Steel City Capital recently released its Q3 2020 Investor Letter, a copy of which you can download here. During the third quarter of 2020, the fund returned 1.6% net of fees, while the S&P 500 Index was up 8.5%. You should check out Steel City Capital’s top 5 stock picks for investors to buy right now, which could be the biggest winners of this year.
In the said letter, Steel City Capital highlighted a few stocks and Hanesbrands Inc. (NYSE:HBI) is one of them. Hanesbrands Inc. (NYSE:HBI) is a clothing company. Year-to-date, Hanesbrands Inc. (NYSE:HBI) stock gained 17.9% and on October 27th it had a closing price of $17.50. Here is what Steel City Capital said:
“Hanesbrands (Short): HBI has been somewhat of a permanent fixture in the Partnership’s short book over the past two years.

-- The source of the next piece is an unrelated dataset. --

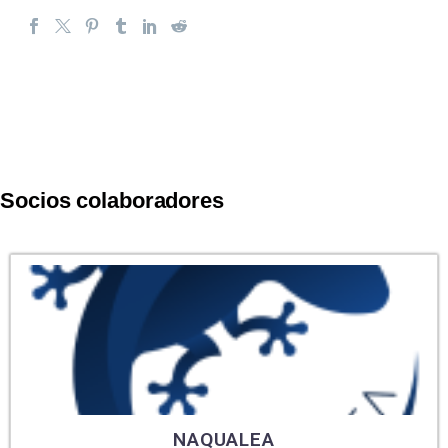
Socios colaboradores
NAQUALEA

I have long believed that various aspects of the bull thesis – it’s cheap, everyone wears underwear, and Buffett owns Fruit of the Loom – are lazy and half-baked justifications for owning the stock. The investment proposition is substantially more nuanced and less attractive. Competition from private label offerings and new brand names have slowly been chipping away at HBI’s market share. The company is somewhat hamstrung in its ability to shift sales to the likes of Amazon given their heavy reliance on Wal-Mart and other brick-and-mortar retailers. Demand is anything but stable in downturns, a point illustrated by second quarter results. And lastly, HBI’s heavy reliance on company owned manufacturing facilities has embedded a high degree of operating leverage in the company’s cost structure.
It is this last point – operating leverage – that is perhaps most underappreciated by longs. Part of the company’s multiyear acquisition program has been predicated on consolidating manufacturing into existing facilities, thereby increasing their utilization and enabling HBI to better absorb fixed costs at the plants. Management has highlighted that approximately three fourths of the units it sells are manufactured at company facilities and they trumpet the mantra “volume up, unit costs down.” But this relationship works in reverse, too. Volume down, unit costs up.

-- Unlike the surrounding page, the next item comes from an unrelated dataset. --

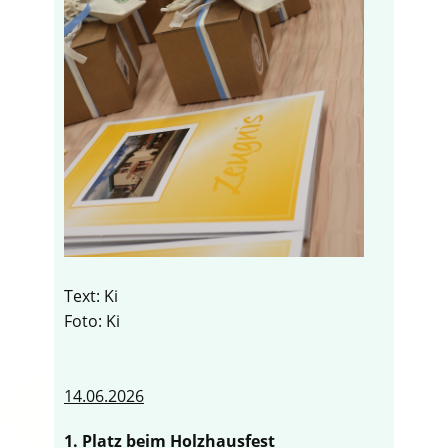
Text: Ki
Foto: Ki
14.06.2026
1. Platz beim Holzhausfest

During the second quarter, the company dodged a big bullet on this front. Sales came in at $1.74 billion, barely changed from $1.76 billion in the prior comparable period. Operating profit of $241.5 million was actually up 18.6% year-over-year. What happened? Revenue included a $752 million benefit from the sale of protective garments and facemasks (PPE). Absent the contribution from PPE, sales would have fallen 40%. Perhaps more instructive is the experience of HBI’s Activewear segment which did not book any PPE sales during the quarter. On a 52% revenue decline, segment operating profit fell more than 110%. Without PPE sales, operating profits would have been crushed across the board.
HBI’s outlook is considerably gloomier than 2Q’20 results suggest. Management noted the potential for a much reduced $150 million of PPE sales in the second half, U.S. apparel imports remain in negative territory, and back-toschool demand was hurt as educational institutions embraced distance learning. And while not issuing formal guidance, management noted, “While we continue to tightly manage SG&A expenses, the amount of temporary cost savings from the second quarter are currently not expected to repeat in the second half. Combined with a lower overall unit and sales volume, we believe it is reasonable to assume year-over-year pressure on margins in both this third and fourth quarters.” Volume down, unit costs up.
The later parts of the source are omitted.